Au risque de nous répéter, ce qui est vraiment bien avec l'approche internationale de Netflix, c'est que la plateforme est capable de nous proposer des films de jeunes réalisateurs de plus en plus de pays différents, ce qui permet, en particulier à ceux qui n'ont pas accès facilement aux salles Art & Essai des grandes villes, de sortir plus facilement de l'épuisante routine du cinéma anglo-saxon. Au risque de nous répéter aussi, ce qui est pénible avec l'approche artistique de Netflix, c'est que la plateforme privilégie le cinéma de genre, qui est un domaine on le sait passionnant quand il est arpenté par des gens de talent, mais qui est finalement difficile à faire fructifier quand on n'a pas (encore ?) les compétences ou l'inspiration pour ça.

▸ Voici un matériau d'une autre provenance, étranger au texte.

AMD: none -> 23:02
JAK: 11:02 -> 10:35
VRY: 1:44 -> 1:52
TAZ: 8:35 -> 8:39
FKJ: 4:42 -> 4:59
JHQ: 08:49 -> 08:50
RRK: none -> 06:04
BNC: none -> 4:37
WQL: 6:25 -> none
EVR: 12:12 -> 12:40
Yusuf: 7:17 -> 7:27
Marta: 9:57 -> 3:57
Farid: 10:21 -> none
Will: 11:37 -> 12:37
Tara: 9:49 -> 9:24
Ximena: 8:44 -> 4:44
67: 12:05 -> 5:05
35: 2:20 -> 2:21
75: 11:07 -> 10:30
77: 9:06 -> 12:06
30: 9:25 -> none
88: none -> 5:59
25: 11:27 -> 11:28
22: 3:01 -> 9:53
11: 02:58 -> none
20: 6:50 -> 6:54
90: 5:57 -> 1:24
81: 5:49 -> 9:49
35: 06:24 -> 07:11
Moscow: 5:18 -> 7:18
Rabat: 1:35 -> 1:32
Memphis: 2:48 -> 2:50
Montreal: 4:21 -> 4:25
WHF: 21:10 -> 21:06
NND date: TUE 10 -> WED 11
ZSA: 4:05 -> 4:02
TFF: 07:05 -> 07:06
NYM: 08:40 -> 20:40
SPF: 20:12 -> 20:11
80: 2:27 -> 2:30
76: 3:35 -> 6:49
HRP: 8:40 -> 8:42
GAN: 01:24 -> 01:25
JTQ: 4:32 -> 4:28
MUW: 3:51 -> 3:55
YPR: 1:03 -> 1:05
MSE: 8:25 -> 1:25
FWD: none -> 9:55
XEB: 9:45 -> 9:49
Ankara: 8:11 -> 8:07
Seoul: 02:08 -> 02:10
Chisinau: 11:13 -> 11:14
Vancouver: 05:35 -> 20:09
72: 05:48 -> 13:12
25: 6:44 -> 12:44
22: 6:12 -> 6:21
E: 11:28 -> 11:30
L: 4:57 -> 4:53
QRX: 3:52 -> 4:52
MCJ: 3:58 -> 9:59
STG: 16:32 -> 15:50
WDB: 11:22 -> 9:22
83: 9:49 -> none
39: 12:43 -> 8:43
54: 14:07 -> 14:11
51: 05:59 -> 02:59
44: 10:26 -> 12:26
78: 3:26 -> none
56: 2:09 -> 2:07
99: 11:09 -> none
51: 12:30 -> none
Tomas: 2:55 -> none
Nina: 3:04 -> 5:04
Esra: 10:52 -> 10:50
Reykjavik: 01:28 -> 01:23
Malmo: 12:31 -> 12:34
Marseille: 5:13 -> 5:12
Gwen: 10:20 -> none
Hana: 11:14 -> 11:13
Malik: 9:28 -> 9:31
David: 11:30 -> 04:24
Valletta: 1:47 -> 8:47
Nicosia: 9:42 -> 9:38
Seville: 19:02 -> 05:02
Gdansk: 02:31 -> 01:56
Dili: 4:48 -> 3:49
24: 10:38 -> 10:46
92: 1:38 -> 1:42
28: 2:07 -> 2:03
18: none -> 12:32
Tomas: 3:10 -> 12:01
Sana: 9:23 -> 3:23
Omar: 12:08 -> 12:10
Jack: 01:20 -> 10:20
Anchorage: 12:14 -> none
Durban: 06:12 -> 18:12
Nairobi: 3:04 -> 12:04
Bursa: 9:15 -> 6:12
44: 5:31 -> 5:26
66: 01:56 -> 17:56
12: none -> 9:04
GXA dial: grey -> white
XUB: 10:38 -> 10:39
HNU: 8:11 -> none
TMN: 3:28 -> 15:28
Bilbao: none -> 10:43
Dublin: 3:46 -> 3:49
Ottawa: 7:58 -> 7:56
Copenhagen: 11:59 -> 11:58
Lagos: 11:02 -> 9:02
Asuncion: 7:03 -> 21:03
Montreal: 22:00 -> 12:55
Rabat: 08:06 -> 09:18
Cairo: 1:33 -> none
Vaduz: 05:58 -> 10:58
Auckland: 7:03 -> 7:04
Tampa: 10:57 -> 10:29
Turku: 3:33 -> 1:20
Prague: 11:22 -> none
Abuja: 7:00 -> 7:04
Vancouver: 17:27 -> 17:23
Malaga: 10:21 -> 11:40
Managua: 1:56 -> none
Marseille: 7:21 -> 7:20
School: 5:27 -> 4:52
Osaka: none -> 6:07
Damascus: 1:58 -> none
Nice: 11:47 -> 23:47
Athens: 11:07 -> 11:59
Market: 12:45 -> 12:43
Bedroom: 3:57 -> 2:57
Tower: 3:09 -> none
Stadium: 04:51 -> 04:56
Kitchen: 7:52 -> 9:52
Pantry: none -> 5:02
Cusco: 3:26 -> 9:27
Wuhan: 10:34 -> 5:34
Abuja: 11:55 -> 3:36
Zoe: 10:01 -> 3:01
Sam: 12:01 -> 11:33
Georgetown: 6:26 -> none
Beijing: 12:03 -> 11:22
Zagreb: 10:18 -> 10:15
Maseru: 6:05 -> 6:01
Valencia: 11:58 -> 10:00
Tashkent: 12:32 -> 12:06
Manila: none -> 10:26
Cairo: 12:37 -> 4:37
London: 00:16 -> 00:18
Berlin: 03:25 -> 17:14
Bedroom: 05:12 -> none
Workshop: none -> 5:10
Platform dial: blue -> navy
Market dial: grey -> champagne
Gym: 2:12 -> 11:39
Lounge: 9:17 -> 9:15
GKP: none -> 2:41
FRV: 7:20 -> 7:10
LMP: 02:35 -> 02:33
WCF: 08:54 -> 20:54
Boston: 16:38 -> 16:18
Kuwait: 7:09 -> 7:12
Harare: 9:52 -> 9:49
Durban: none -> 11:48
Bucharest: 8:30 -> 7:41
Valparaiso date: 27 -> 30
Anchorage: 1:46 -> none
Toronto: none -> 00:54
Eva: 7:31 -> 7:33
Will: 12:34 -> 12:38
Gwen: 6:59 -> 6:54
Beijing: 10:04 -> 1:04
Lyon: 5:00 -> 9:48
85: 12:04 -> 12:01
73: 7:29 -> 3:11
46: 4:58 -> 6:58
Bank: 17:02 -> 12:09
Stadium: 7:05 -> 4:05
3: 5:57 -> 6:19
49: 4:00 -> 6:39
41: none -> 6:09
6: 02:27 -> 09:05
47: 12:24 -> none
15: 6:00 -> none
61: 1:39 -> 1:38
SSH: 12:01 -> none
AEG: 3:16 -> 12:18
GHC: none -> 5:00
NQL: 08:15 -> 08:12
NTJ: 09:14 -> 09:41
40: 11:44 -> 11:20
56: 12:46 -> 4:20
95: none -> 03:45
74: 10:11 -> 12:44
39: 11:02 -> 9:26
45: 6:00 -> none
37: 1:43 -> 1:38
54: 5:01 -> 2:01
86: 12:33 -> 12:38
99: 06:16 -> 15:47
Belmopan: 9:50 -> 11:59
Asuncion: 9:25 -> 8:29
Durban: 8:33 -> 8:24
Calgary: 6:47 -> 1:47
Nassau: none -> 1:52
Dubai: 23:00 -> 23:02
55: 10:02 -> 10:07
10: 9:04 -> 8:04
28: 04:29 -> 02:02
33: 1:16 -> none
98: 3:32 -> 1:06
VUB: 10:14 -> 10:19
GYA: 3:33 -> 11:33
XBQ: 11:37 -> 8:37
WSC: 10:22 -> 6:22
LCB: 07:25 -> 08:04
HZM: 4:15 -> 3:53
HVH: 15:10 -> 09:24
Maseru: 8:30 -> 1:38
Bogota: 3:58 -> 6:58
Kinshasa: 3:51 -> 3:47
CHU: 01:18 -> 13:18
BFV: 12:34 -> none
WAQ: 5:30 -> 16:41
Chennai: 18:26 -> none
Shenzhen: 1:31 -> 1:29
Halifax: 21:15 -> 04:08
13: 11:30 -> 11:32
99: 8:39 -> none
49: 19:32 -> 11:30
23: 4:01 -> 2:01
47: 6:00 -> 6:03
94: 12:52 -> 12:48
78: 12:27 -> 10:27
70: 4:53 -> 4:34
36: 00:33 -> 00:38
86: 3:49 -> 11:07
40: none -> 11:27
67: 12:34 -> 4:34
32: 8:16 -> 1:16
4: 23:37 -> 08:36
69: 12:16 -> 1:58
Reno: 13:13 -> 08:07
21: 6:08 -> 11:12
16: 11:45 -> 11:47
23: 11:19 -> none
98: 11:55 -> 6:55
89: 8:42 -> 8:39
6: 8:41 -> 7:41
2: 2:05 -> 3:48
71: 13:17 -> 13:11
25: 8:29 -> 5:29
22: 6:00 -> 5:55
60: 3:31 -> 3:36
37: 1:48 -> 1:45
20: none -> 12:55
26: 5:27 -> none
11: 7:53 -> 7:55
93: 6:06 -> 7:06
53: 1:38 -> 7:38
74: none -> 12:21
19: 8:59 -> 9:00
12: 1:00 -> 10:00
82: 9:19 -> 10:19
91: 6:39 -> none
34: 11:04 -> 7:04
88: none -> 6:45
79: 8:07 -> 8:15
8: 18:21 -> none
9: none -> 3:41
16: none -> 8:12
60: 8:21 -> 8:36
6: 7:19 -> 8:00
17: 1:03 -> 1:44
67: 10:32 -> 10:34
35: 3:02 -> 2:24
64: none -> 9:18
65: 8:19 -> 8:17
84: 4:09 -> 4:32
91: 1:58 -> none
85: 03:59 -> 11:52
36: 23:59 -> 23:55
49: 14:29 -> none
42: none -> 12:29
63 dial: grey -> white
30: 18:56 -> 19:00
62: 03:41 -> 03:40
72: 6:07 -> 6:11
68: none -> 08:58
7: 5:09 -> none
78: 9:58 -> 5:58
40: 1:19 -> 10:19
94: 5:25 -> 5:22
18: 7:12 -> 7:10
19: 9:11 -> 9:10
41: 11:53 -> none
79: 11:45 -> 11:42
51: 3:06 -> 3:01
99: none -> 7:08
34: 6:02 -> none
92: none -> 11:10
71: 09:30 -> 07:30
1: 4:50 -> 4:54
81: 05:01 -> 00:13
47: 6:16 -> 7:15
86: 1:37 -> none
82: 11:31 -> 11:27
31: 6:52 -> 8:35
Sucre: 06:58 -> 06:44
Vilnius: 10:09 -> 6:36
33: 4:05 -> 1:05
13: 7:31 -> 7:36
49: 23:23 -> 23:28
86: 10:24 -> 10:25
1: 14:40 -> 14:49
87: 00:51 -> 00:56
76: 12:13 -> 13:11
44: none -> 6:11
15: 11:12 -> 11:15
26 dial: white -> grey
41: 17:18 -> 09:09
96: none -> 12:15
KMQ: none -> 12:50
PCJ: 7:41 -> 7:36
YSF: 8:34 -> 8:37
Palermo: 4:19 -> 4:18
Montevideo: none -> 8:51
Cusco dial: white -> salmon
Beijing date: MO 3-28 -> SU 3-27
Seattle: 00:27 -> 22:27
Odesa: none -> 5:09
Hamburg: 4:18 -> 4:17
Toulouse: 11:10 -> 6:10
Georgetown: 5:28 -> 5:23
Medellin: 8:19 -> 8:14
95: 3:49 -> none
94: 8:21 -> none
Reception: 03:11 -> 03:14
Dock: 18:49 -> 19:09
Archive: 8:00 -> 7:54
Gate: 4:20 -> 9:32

"Kadaver", premier long-métrage du jeune Norvégien Jarand Herdal, part de prémisses formidables (dans un monde ravagé par un holocauste nucléaire où la survie est difficile, un couple avec leur fille acceptent une invitation à participer à un jeu / pièce de théâtre interactive en échange d'un bon repas), qui s'appuient malgré leur invraisemblance sur une mise en scène intelligente, une image remarquable et une interprétation intéressante de la part de la protagoniste principale, Leonora (Gitte Witt, excellente...). Bref, avec une durée optimale inférieure à 1h30, on se prépare avec gourmandise à assister soit à une série B bien terrifiante et bien gore, soit à une parabole baroque sur les maux de l'humanité, soit encore, ce qui serait évidemment l'idéal, à une combinaison intelligente des deux.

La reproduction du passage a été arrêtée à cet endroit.